Cominciò una cicala,
che sdraiata su una foglia vicina,
si godeva la prima luce dell’alba.
“Dormivi abbracciata alla mollica di pane.”
“Poi hai cominciato a mangiarla.”
“E in un’ora l’avevi bell’e finita.”
Si rattristò la formica.
“Cosa mangeranno adesso i miei piccini?”
Si fece buia in viso e cominciò a piangere.

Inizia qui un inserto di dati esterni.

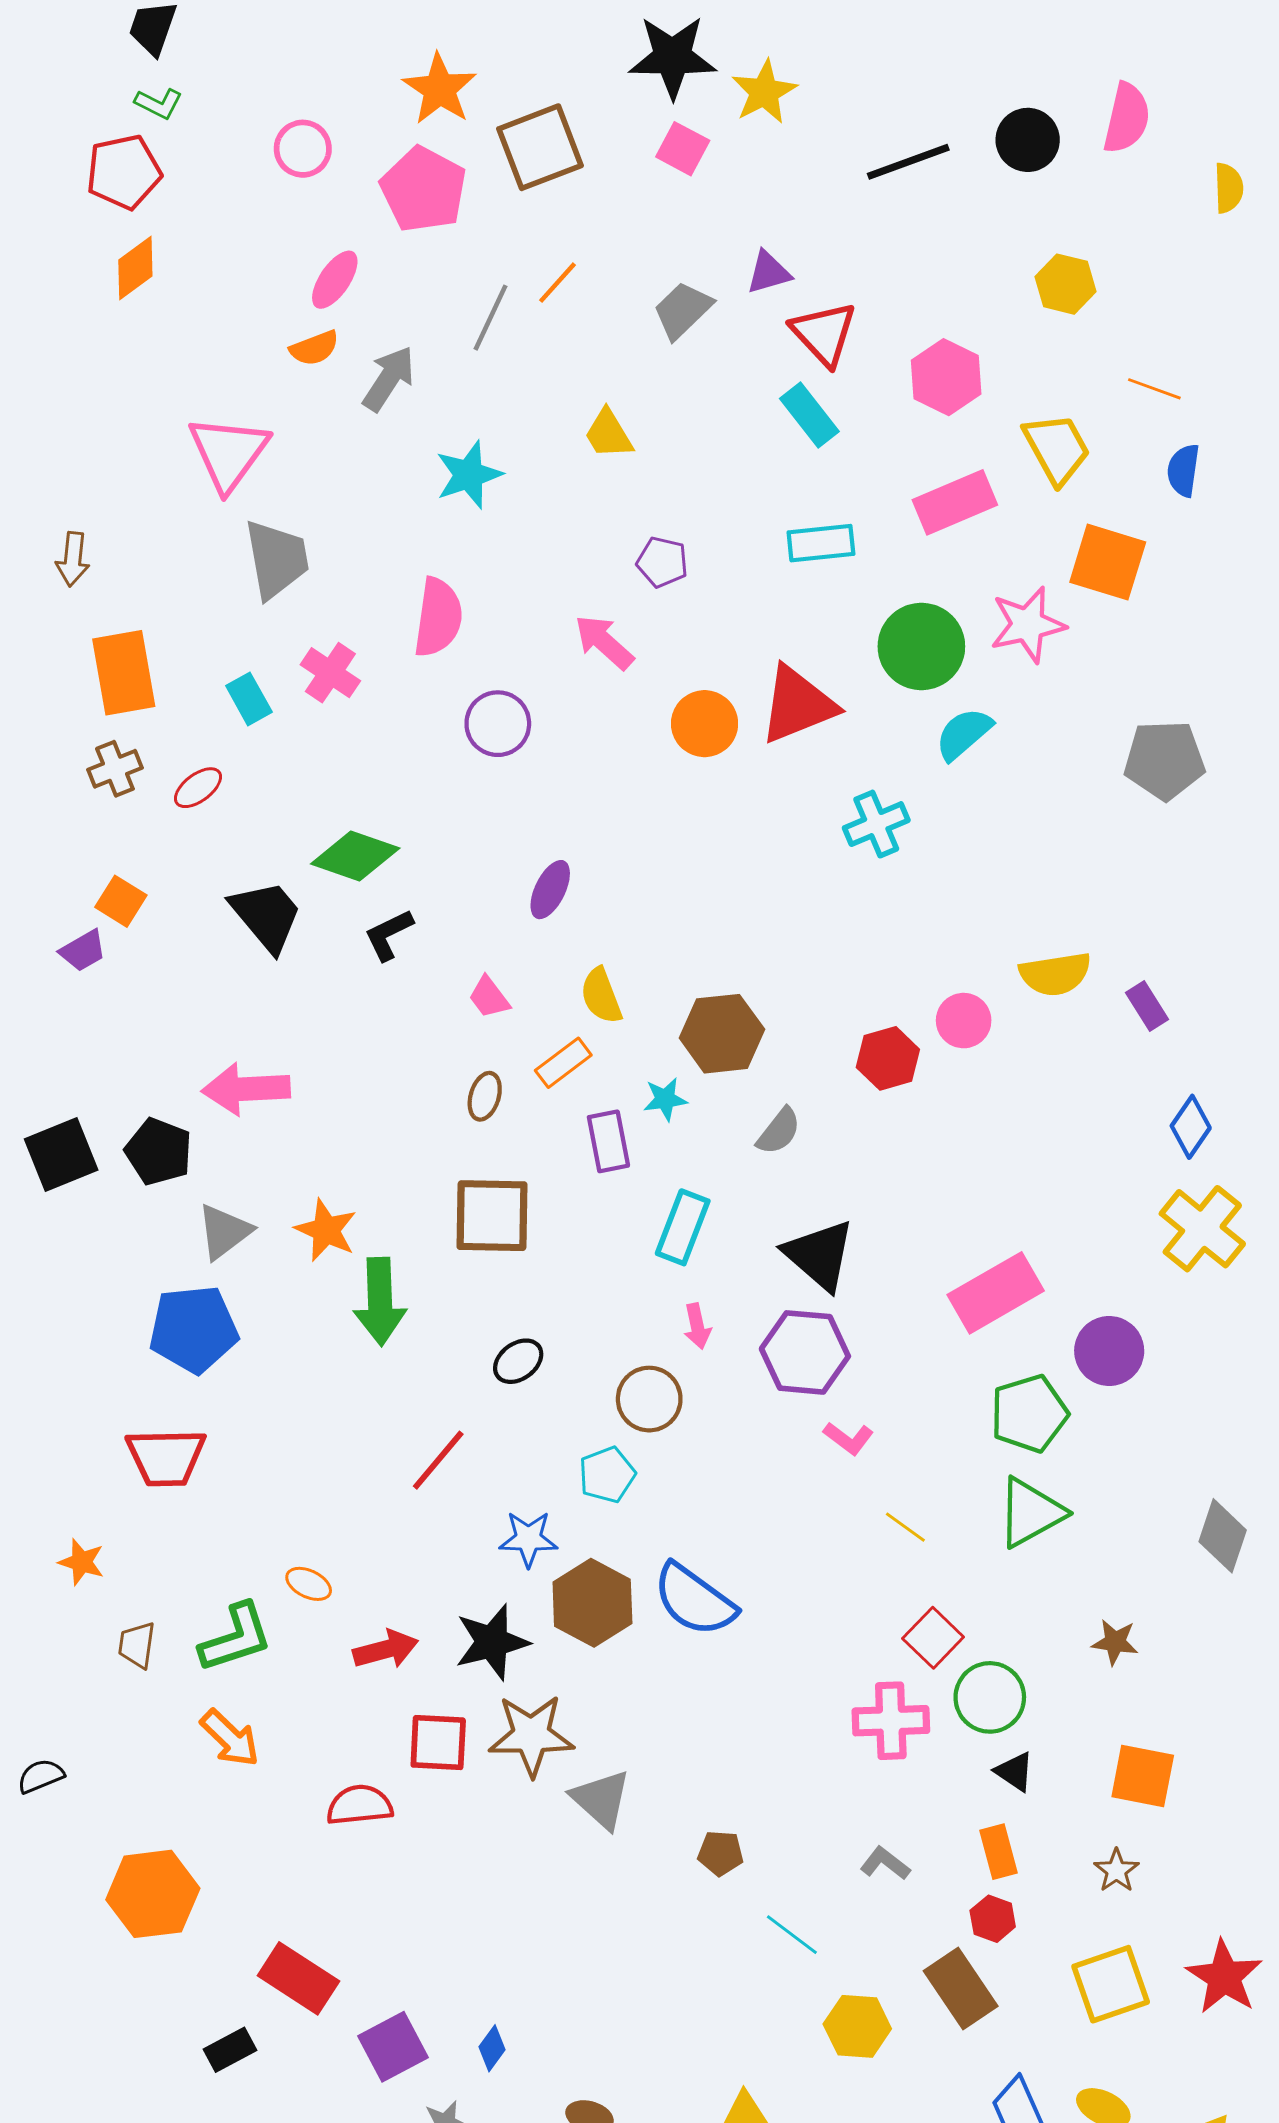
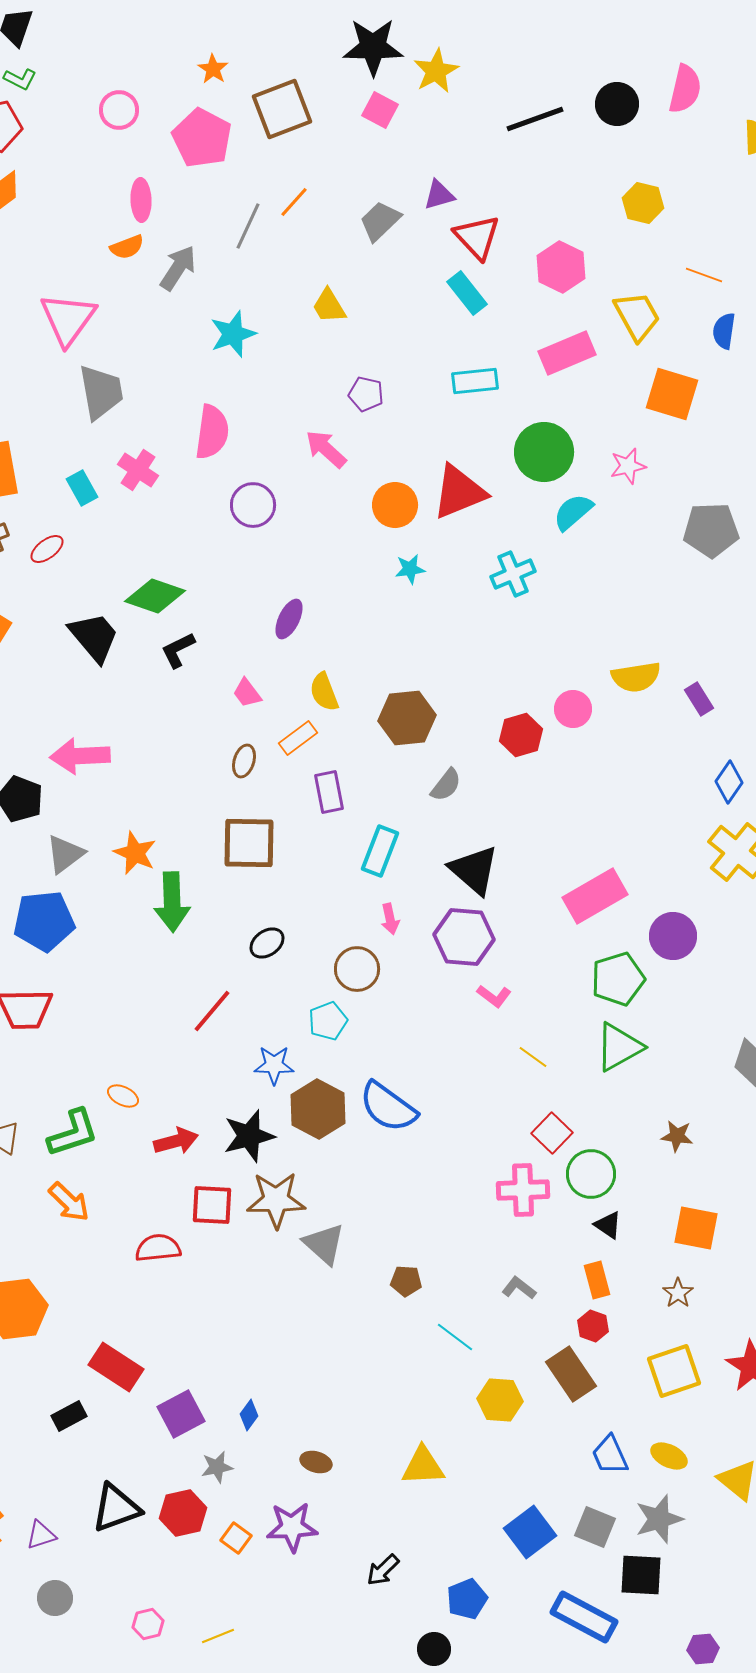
orange star: (440, 89) -> (213, 69), size x0.6
pink ellipse: (335, 280) -> (141, 200), turned -36
pink star: (1028, 625) -> (628, 466), moved, size x0.7
cyan star: (665, 1099) -> (410, 569), moved

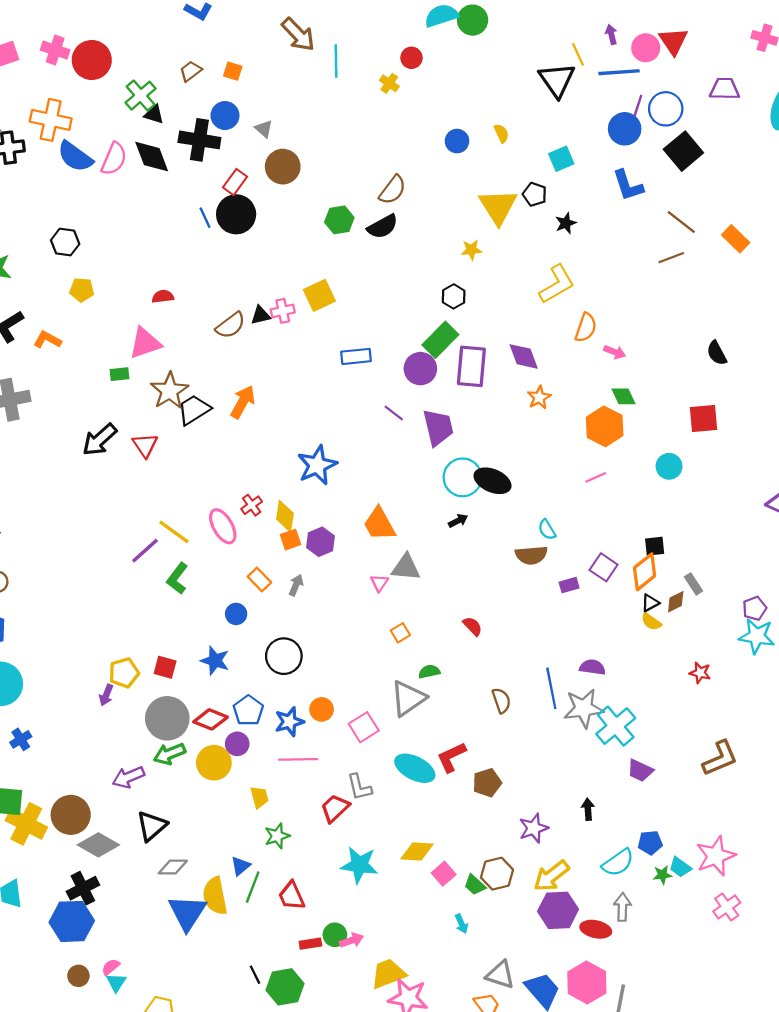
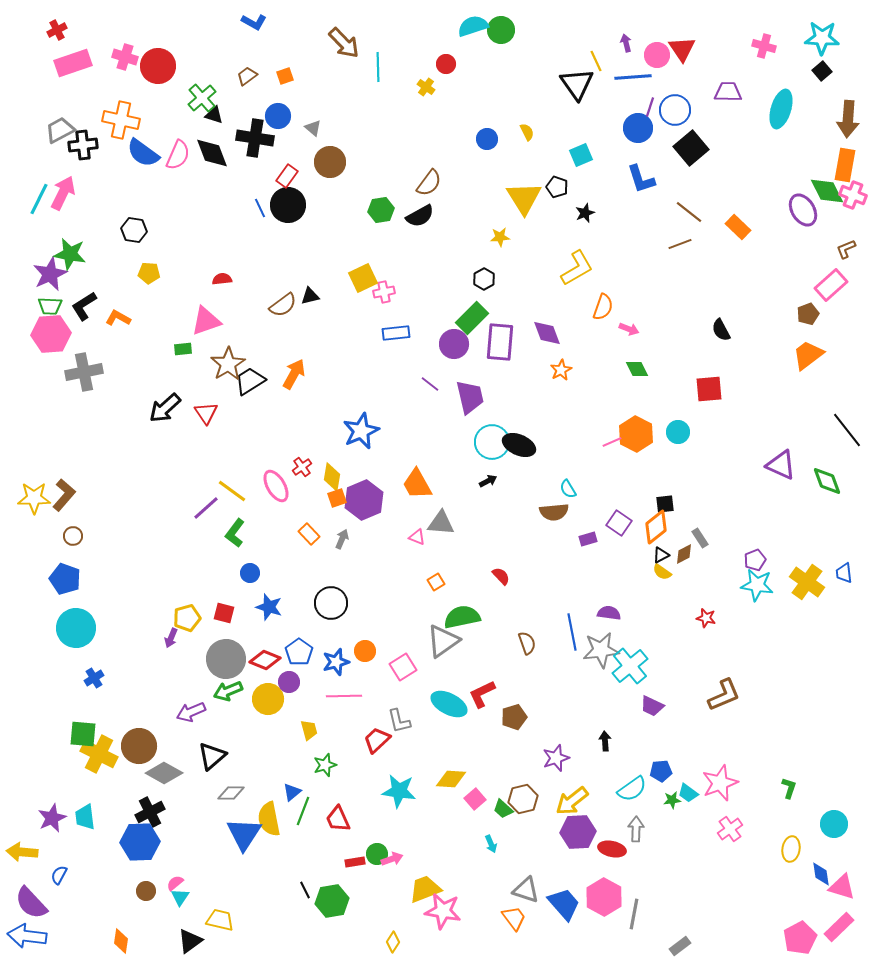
orange square: (233, 71) -> (285, 76), turned -36
pink cross: (283, 311) -> (384, 292), moved
orange hexagon: (605, 426) -> (636, 434), moved
purple hexagon: (320, 542) -> (364, 500), size x1.5
pink triangle: (379, 583) -> (417, 537), turned -42
blue circle: (236, 614) -> (250, 573), moved
green semicircle: (429, 672) -> (462, 617), size x1.8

La cicala si commosse a tal punto che disse:
“Troppo mi fa soffrire il tuo penare.”
“Se una mollica di pane avessi,
te la darei,
per cancellare la tua sofferenza.”
Ma c’era stampata
in quell’espressione di pena,
tutta la rabbia
che le cicale guerriere del sogno,
avevano dimostrato.
La formica se ne accorse.
S’avvicinò alla cicala e le disse:
“Canta, ti prego.”
“Acqueta il mio dolore
col tuo splendido canto.”
La cicala lusingata
da quel così bel parlare
non seppe rifiutare,
e cominciò a cantare.
Andò avanti per ore.
Da armonioso che era,
il suo canto però si fece triste.
Anche la cicala si fece triste.
E l’ultima nota rimase incantata,
smorzata nell’ultimo suo respiro.
Quello stesso giorno,
i piccoli di formica,
mangiarono i resti della cicala,
morta d’indigestione,
per aver mangiato pane e bugie
in grossa quantità.
Il poeta maledetto
Soffia forte il vento
mentre il gelo avvolge il mondo.
E nell’inverno del cuore,
il silenzio amplifica i sospiri
di amanti distanti.
Lacrime!
Portate via il dolore
che sento in me!
Liberatemi da questa
profonda sofferenza!
Da questa tortura che mi uccide!
Immaginarla davanti a me
e non poterla toccare…
Qual crudele tortura!
Lacrime, lavate i miei occhi!
Fate in modo ch’io non possa vederla,
ch’io non possa soffrire.
E la sua immagine
svanisce dai miei occhi,
portata via
da un impetuoso torrente di lacrime
che la fa naufragare
sulle rive del mio cuore.
E la sento vivere in me,
e soffro ancora di più.
Lacrime malvagie, lacrime d’amore.
Il poeta maledetto
Perché quando ti vedo,
il sole nel cielo risplende più forte,
e con mille colori diversi?
Perché quando ti vedo,
non esistono più nuvole in cielo,
e non esiste pioggia che bagni
il mio cuore sudato, affannato?
A proposito di cuore…
Perché quando ti vedo,
mi fa tanto male il cuore,
che batte come un tamburo impazzito,
in una notte di feste scatenate?
Forse perché hai fatto un patto col tempo.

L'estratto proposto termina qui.